Doesn’t a women’s love for her husband and children come naturally? In one sense, it does. But let’s go back to Titus 2:3-5, focusing on verse 4.
3 Older women likewise are to be reverent in their behavior, not malicious gossips nor enslaved to much wine, teaching what is good, 4 so that they may encourage the young women to love their husbands, to love their children, 5 to be sensible, pure, workers at home, kind, being subject to their own husbands, so that the word of God will not be dishonored. (NASB95)
Why would younger women need encouragement to love their husbands and children? Was Paul really that ignorant of female emotions? To answer that question, let me take you to the two Greek words translated as “love,” and then discuss how to apply them as we relate to our families.
The first Greek word means having feelings of affectionate friendship towards a man. Thus, Paul wanted wives to view their husbands as friends. Although he calls for wives to submit to their own husbands in the very next verse, this idea of regarding husbands as friends denotes an attitude of spiritual equality. Peter’s instructions to husbands reinforce this concept by reminding men that their wives are fellow heirs of grace (1 Peter 3:7). A wife’s submission to her husband, then, doesn’t preclude a friendship with him. If anything, this type of love carries a marriage through the inevitable times when romantic feelings slip into the background.

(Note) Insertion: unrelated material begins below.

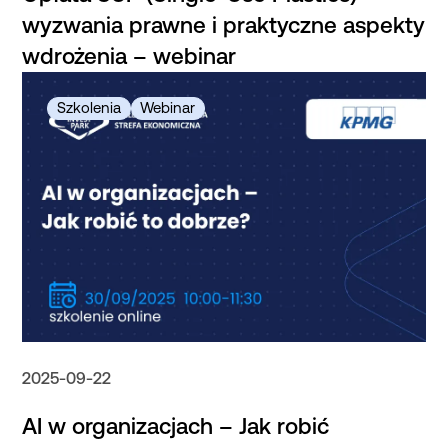
wyzwania prawne i praktyczne aspekty
wdrożenia – webinar
2025-09-22
AI w organizacjach – Jak robić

The second Greek word Paul used is almost identical to the first. It means having feelings of affectionate friendship towards a child. Again, don’t forget that Paul also taught children to honor their parents (Ephesians 6:1-3). Motherhood requires so much more than being a complicit buddy to your children. At the same time, children need to know that Mom is their best ally and confidante, and they best develop this trust through friendly interaction.

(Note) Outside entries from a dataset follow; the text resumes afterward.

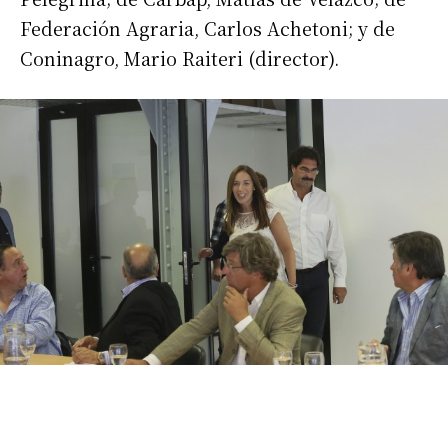
Federación Agraria, Carlos Achetoni; y de
Coninagro, Mario Raiteri (director).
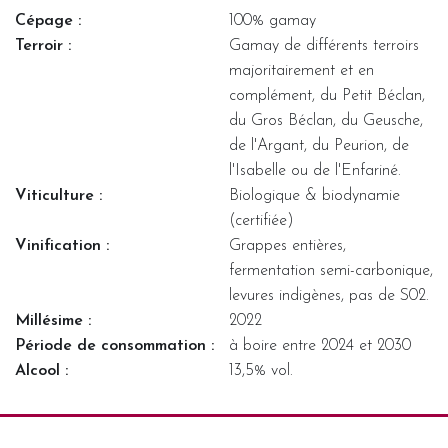
Cépage :
100% gamay
Terroir :
Gamay de différents terroirs
majoritairement et en
complément, du Petit Béclan,
du Gros Béclan, du Geusche,
de l'Argant, du Peurion, de
l'Isabelle ou de l'Enfariné.
Viticulture :
Biologique & biodynamie
(certifiée)
Vinification :
Grappes entières,
fermentation semi-carbonique,
levures indigènes, pas de S02.
Millésime :
2022
Période de consommation :
à boire entre 2024 et 2030
Alcool :
13,5% vol.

So what does this friendship type of love look like in daily life? To answer that question, turn to John 15, and listen to a small portion of Jesus’ words to His disciples just before His arrest and crucifixion:
13 Greater love has no one than this, that one lay down his life for his friends. 14 You are My friends if you do what I command you. 15 No longer do I call you slaves, for the slave does not know what his master is doing; but I have called you friends, for all things that I have heard from My Father I have made known to you. ~~John 15:13-15 (NASB95)
Approaching this text backwards, we see that Jesus elevated His disciples from mere slaves to His friends. Bear in mind that these apostles, as well as the apostle Paul and the Lord’s half-brothers (James and Jude) later referred to themselves as slaves of Christ. In calling His disciples friends, Jesus in no way revoked His authority over them. As a matter of fact, in verse 14 He flat out said that their obedience to His commands evidenced that they were His friends. So the equality of being aware of His plans doesn’t erase the authority structure.

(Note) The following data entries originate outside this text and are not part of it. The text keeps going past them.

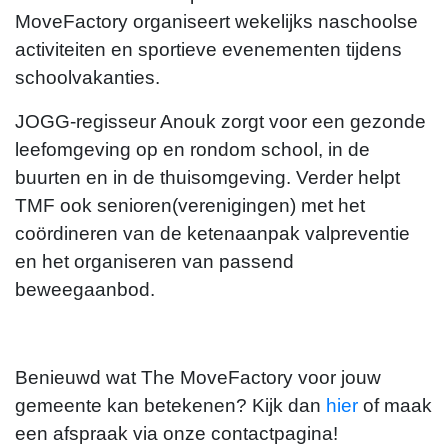
MoveFactory organiseert wekelijks naschoolse
activiteiten en sportieve evenementen tijdens
schoolvakanties.
JOGG-regisseur Anouk zorgt voor een gezonde
leefomgeving op en rondom school, in de
buurten en in de thuisomgeving. Verder helpt
TMF ook senioren(verenigingen) met het
coördineren van de ketenaanpak valpreventie
en het organiseren van passend
beweegaanbod.
Benieuwd wat The MoveFactory voor jouw
gemeente kan betekenen? Kijk dan
hier
of maak
een afspraak via onze contactpagina!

Similarly, wives should be friends to their own husbands, understanding where their husbands are leading their families. Wives should cultivate feelings of endearment for the men they marry, enjoying a spiritual equality to them (Galatians 3:28). Yet, as we’ll see in Titus 2:5, the equality of friendship lies in tension with the responsibility to submit to husbands. And as mothers, women still must maintain authority over their children, even while treating them as friends.
How do women achieve such a balance? Paul relied on older women to teach the practicalities of such love. But John 15:13 gives us an interesting starting place because the Greek word John used for “love” is agape. This usage persuades me to believe that love between friends involves the self-giving love that Christ gives to us. And that degree of self-giving definitely doesn’t come naturally!
Don’t balk at the idea of your older sisters in Christ teaching you to love your husband and children. Your love for them goes far beyond the natural love that non-Christian women have for their families, and only mature Christian women can teach the love that God calls believing wives and mothers to exercise. Praise God for godly older women who can apply Scriptural principles to our marriages and child rearing.